Evenmin heeft de raadsman objectieve, betrouwbare, nauwkeurige en naar behoren bijgewerkte gegevens over de gevolgen van de oorlog in Oekraïne voor de detentieomstandigheden in Letland verstrekt. Dergelijke gegevens zijn ook niet ambtshalve bij de rechtbank bekend. De rechtbank is daarom van oordeel dat de detentieomstandigheden geen beletsel vormen voor het toestaan van de overlevering.
Het verweer wordt verworpen.

8.Evenredigheid

De raadsman heeft zich op het standpunt gesteld dat de opgeëiste persoon in Letland een onevenredig hoge straf opgelegd heeft gekregen van vijf jaar en vijf maanden. In Nederland zou aan de opgeëiste persoon een gevangenisstraf van drie tot zes maanden opgelegd zijn.
De officier van justitie heeft zich, onder verwijzing naar de uitspraken ECLI:NL:RBAMS:2021:3503 en ECLI:NL:RBAMS:2022:207 op het standpunt gesteld dat er geen sprake is van onevenredigheid van het EAB. De opvatting van de verdediging dat de opgelegde straf van de opgeëiste persoon in Letland onevenredig hoog zou zijn, is een zeer Nederlandse kijk op het geheel. Bovendien is de rechtbank niet bevoegd om te toetsen of de in een andere lidstaat opgelegde straf evenredig is aan het gepleegde feit.

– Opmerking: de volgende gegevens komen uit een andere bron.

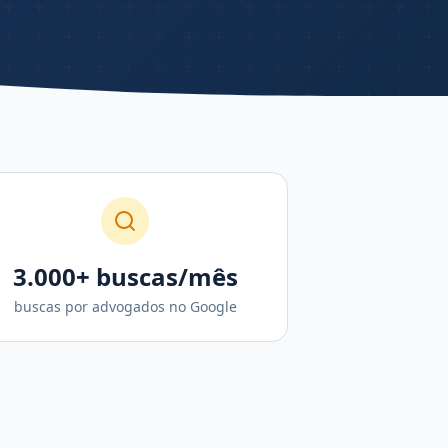
3.000+ buscas/mês
buscas por advogados no Google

Er is een EU-richtlijn die strafminima voorschrijft en het is in de Europese Unie toegestaan om drugsfeiten fors te bestraffen.
Oordeel van de rechtbank
In lijn met eerdere uitspraken van de rechtbank dient voor de vraag of sprake is van (on)evenredigheid van de overlevering een onderscheid gemaakt te worden tussen de zogenoemde stelselevenredigheid van de Overleveringswet en de evenredigheid in een concreet geval. Het stelsel van de Overleveringswet is, op de voet van het daaraan ten grondslag liggende Kaderbesluit, gebaseerd op het uitgangspunt dat het gebruik van de bevoegdheden tot overlevering, in overeenstemming met het evenredigheidsbeginsel, niet verder gaat dan nodig is om de doelstelling van het Kaderbesluit te verwezenlijken. Daarbij is het in beginsel aan de uitvaardigende autoriteit om de evenredigheid van het uitvaardigen van een EAB te toetsen. Gelet hierop kan een beroep op de onevenredigheid van een EAB slechts onder uitzonderlijke omstandigheden slagen. Hoewel de opgelegde straf hoger is dan naar Nederlandse maatstaven het geval zou zijn, is er geen sprake van uitzonderlijke omstandigheden en is dit onvoldoende grond voor het oordeel dat de gevraagde overlevering onevenredig zou zijn. De rechtbank verwerpt het verweer.

9.Slotsom

Nu is vastgesteld dat het EAB voldoet aan de eisen van artikel 2 OLW er ook overigens geen weigeringsgronden aan de overlevering in de weg staan en er geen sprake is van een geval waarin aan het EAB geen gevolg mag worden gegeven, dient de overlevering te worden toegestaan.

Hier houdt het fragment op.